Back in 1991/92, I met a man who had been paralyzed. He was a screenwriter, and he’d had a fall while rock climbing and suffered permanent paralysis. His name was Neal Jimenez, and he had just completed his own biographical film about his injury and recovery process .when I say completed, not only did he write his story, but he directed it too. It remains his only directorial title, and it’s still the most moving story I’ve ever seen .
Starring Eric Stoltz and Helen Hunt, The Waterdance is a brilliant piece of work/life that I can’t recommend highly enough. And you can watch it for free on Vimeo,just search for the Waterdance.
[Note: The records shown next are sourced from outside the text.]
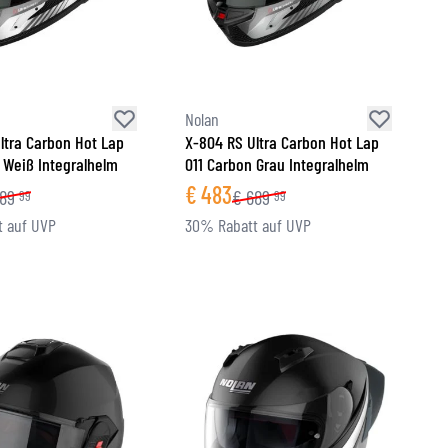
Nolan
ltra Carbon Hot Lap
X-804 RS Ultra Carbon Hot Lap
 Weiß Integralhelm
011 Carbon Grau Integralhelm
€
483
89
€
689
99
99
 auf UVP
30% Rabatt auf UVP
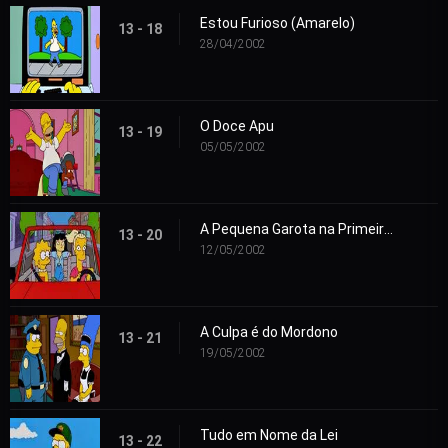
Estou Furioso (Amarelo)
13 - 18
28/04/2002
O Doce Apu
13 - 19
05/05/2002
A Pequena Garota na Primeira Divisão
13 - 20
12/05/2002
A Culpa é do Mordono
13 - 21
19/05/2002
Tudo em Nome da Lei
13 - 22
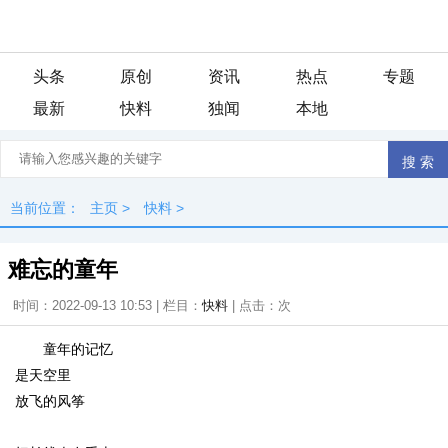
头条
原创
资讯
热点
专题
最新
快料
独闻
本地
当前位置：
主页
>
快料
>
难忘的童年
时间：2022-09-13 10:53 | 栏目：
快料
| 点击：
次
童年的记忆
是天空里
放飞的风筝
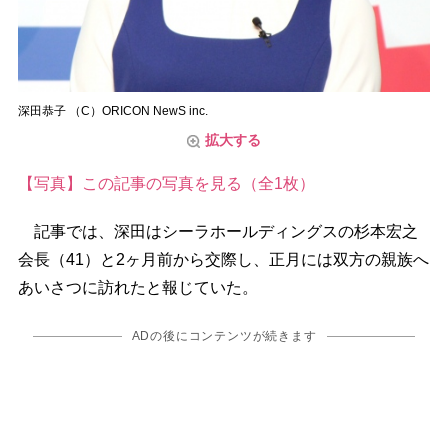
深田恭子 （C）ORICON NewS inc.
拡大する
【写真】この記事の写真を見る（全1枚）
記事では、深田はシーラホールディングスの杉本宏之
会長（41）と2ヶ月前から交際し、正月には双方の親族へ
あいさつに訪れたと報じていた。
ADの後にコンテンツが続きます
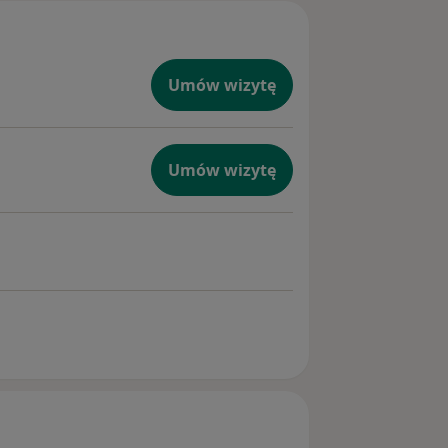
Umów wizytę
Umów wizytę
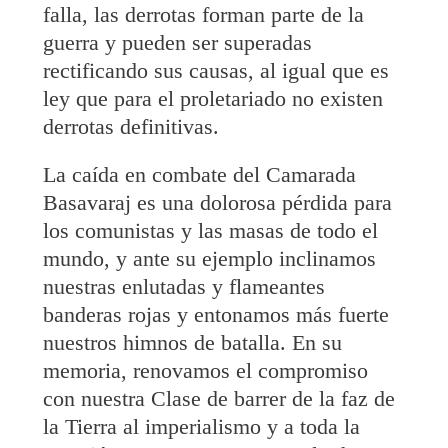
falla, las derrotas forman parte de la
guerra y pueden ser superadas
rectificando sus causas, al igual que es
ley que para el proletariado no existen
derrotas definitivas.
La caída en combate del Camarada
Basavaraj es una dolorosa pérdida para
los comunistas y las masas de todo el
mundo, y ante su ejemplo inclinamos
nuestras enlutadas y flameantes
banderas rojas y entonamos más fuerte
nuestros himnos de batalla. En su
memoria, renovamos el compromiso
con nuestra Clase de barrer de la faz de
la Tierra al imperialismo y a toda la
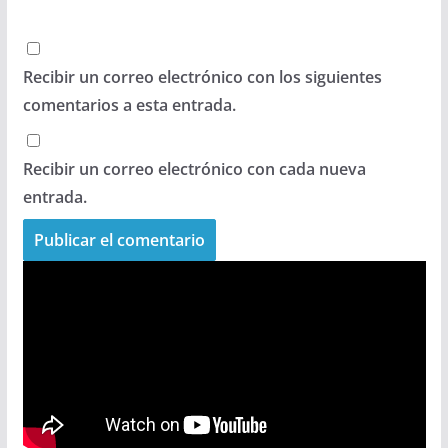
Recibir un correo electrónico con los siguientes
comentarios a esta entrada.
Recibir un correo electrónico con cada nueva
entrada.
Rounding out the cast are Wesley Snipes, William Forsythe, and Elizabeth Pena, who all do an awesome job with the subject matter as well as their own fully formed characters .
I wholeheartedly believe that this film should be seen by EVERYONE on the planet, even if paralysis hasn’t touched your life, because it’s so important to understand the effort that goes into recovery, not to mention the mindset that’s required. I guarantee you’ll come away with so much respect for wheelchair users.
I’ve received positive comments regarding my seemingly endless positive attitude, and I have to tell you that this film is a big part of the reason why I knew I could get through my own paralysis. The brief time that I was able to spend as his friend was invaluable to me
Unfortunately, Neal passed away at the age of 63 of heart failure. But his life touched many. Please allow yourself to be one of the many, you won’t regret it.
So download the Vimeo app and search for The Waterdance and enjoy career making performances and the best inspirational autobiographical film that I’ve ever seen for free!